▶ _Stored dataset items_
# # #

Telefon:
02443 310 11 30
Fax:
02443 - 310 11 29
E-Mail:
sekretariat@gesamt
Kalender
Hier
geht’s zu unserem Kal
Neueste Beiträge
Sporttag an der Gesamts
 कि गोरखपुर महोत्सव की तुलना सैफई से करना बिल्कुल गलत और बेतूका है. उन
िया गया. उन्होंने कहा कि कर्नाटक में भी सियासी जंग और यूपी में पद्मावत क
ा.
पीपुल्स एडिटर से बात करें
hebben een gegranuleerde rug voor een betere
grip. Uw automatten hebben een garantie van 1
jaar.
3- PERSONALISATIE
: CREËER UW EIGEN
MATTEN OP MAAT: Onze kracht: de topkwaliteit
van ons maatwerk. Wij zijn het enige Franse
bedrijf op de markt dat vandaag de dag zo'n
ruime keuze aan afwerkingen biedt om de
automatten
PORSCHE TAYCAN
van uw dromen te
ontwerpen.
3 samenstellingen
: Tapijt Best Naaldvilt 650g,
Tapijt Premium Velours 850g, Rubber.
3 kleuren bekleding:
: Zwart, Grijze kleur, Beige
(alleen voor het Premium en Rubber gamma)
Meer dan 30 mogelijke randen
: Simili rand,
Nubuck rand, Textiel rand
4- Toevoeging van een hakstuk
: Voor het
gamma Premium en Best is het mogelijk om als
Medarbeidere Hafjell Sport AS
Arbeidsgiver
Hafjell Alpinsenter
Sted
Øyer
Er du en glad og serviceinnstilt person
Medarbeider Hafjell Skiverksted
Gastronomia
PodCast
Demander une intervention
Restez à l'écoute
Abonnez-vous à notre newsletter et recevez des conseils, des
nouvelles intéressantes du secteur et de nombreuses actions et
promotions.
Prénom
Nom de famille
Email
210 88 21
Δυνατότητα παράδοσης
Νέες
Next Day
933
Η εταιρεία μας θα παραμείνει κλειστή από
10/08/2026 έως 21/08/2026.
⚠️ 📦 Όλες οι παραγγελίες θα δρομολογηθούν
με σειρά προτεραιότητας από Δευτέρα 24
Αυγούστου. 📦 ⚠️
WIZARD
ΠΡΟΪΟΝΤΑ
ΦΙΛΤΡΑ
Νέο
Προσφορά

# # #

▶ _Work required_
Please restate, word for word, the lines of the entries that run from the first line through the one holding "कि गोरखपुर महोत्सव", and add nothing.

▶ _Problem solution_
Telefon:
02443 310 11 30
Fax:
02443 - 310 11 29
E-Mail:
sekretariat@gesamt
Kalender
Hier
geht’s zu unserem Kal
Neueste Beiträge
Sporttag an der Gesamts
 कि गोरखपुर महोत्सव की तुलना सैफई से करना बिल्कुल गलत और बेतूका है. उन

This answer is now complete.